American mechanical engineer

Carrie Michele Hall is an American mechanical engineer whose research applies control theory to internal combustion engines in order to allow them to run more efficiently and use alternative fuels, and the harvesting of renewable energy through wave power. She is a professor in the Department of Mechanical, Materials, and Aerospace Engineering at the Illinois Institute of Technology.

==Education and career==
Hall graduated from Bob Jones University in 2008. She continued her studies at Purdue University, where she received a master's degree in mechanical engineering in 2010 and completed her Ph.D. in 2012. Her dissertation, Fuel-flexible combustion control of modern compression-ignition and spark-ignition engines, was supervised by Gregory Shaver.

After postdoctoral research at Purdue as a visiting assistant professor of mechanical engineering, she joined the Illinois Tech faculty as an assistant professor of mechanical engineering in 2013. She was promoted to associate professor in 2019.

==Recognition==
Hall received a National Science Foundation CAREER Award in 2016, and was named as a Fulbright Scholar in 2022, funding her for a visit to Lancaster University in the UK.

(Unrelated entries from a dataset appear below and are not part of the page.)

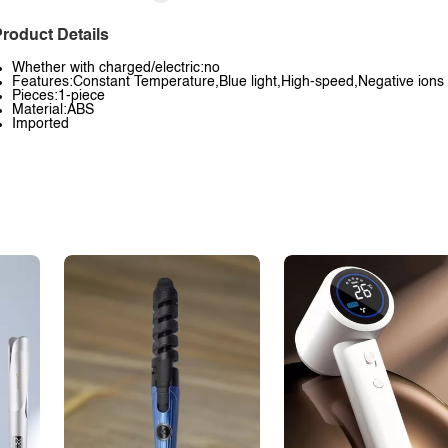
roduct Details
Whether with charged/electric:no
Features:Constant Temperature,Blue light,High-speed,Negative ions
Pieces:1-piece
Material:ABS
Imported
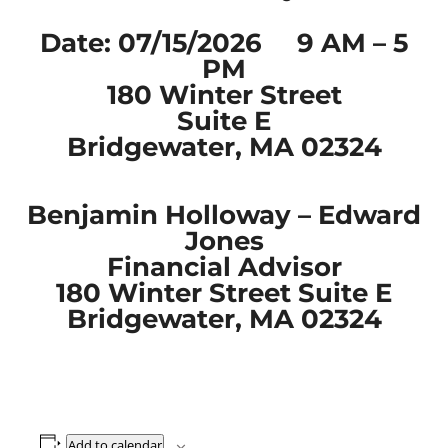
Date: 07/15/2026 9 AM – 5
PM
180 Winter Street
Suite E
Bridgewater, MA 02324
Benjamin Holloway – Edward
Jones
Financial Advisor
180 Winter Street Suite E
Bridgewater, MA 02324
Add to calendar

In 2024, the American Society of Mechanical Engineers (ASME) named Hall as an ASME Fellow, "for contributions to research and education in the field of automotive powertrain dynamics and control, particularly in the modeling and control of engine systems that leverage advanced combustion modes, and the development of estimation and control techniques that enable clean and efficient utilization of alternative liquid and gaseous fuels".